In this video, again from the data by Manzoor et al, (1) confocal microscope sections are assembled by scanning through the whole tumor.  It shows that every cell is not only loaded with doxorubicin, every "red dot" is doxorubicin in the nucleus of every cell where it kills the cancer.

(1) Manzoor, A.A., et al., Overcoming Limitations in Nanoparticle Drug Delivery: Triggered, Intravascular Release to Improve Drug Penetration into Tumors. Cancer Research, 2012. 72(21): p. 5566-5575.

Treating "Tucker"

Back in 2000 we did treat a dog called "Tucker" in North Carolina using LTSL-Dox and a different heating system (a rotating microwave device).  Tucker had a tumor on his thigh, called a sarcoma (a cancer of the soft tissues including connective, muscle, or nervous tissues).  Dr Mark Dewhirst and his colleague at NC State Veterinary School, Dr Don Thrall and staff,  managed to arrange to treat Tucker with the LTSL-Dox.  The video was made by the Australian Broadcast Corporation who were visiting the Raleigh-Durham area making  local science videos for their Quantum series.
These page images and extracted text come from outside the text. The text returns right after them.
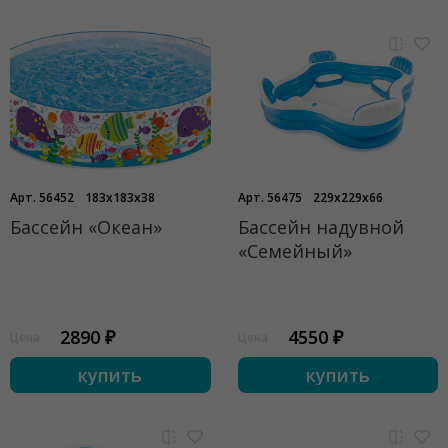
Арт. 56452
183x183x38
Арт. 56475
229x229x66
Бассейн «Океан»
Бассейн надувной
«Семейный»
2890 ₽
4550 ₽
Цена
Цена
купить
купить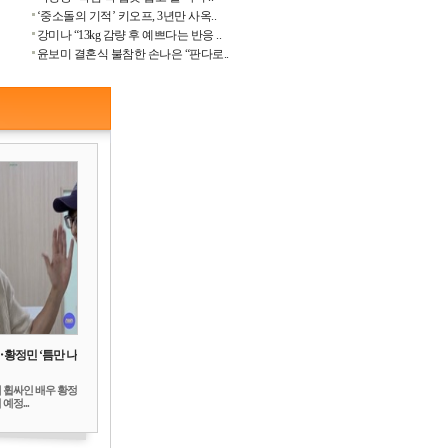
‘중소돌의 기적’ 키오프, 3년만 사옥..
강미나 “13kg 감량 후 예쁘다는 반응 ..
윤보미 결혼식 불참한 손나은 “판다로..
‥황정민 ‘틈만 나
 휩싸인 배우 황정
예정...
The video they made is shown here https://youtu.be/aM4GiF_Dy1c 

Patenting and Licensing

LTSL-Dox was invented by David in 1996 with a submitted Invention Disclosure to the Duke Tech Transfer Office and was subsequently patented in 2001 (1) and 2004 (2).  On the strength of the very impressive data in mice shown above, it was licensed to Celsion Corporation by Duke in November 1999.  Celsion CMO Nick Borys and Duke's Mark Dewhirst recently wrote up the whole experience in a review, entitled, "Drug development of lyso-thermosensitive liposomal doxorubicin: Combining hyperthermia and thermosensitive drug delivery" (3)

For more information on all aspects of this technology please contact David at David@dnko.net 

(1) Needham, D., Temperature-sensitive liposomal formulation  U.S. Patent No. 6,200,598 (Filed: June 18, 1998). 2001.

(2) Needham, D., Temperature-sensitive liposomal formulation US Patent Office  No. 6,726,925 (Filed: December 9, 1999) Expired. 2004: USA.

(3) Borys, N. and M.W. Dewhirst, Drug development of lyso-thermosensitive liposomal doxorubicin: Combining hyperthermia and thermosensitive drug delivery. Adv Drug Deliv Rev, 2021. 178: p. 113985.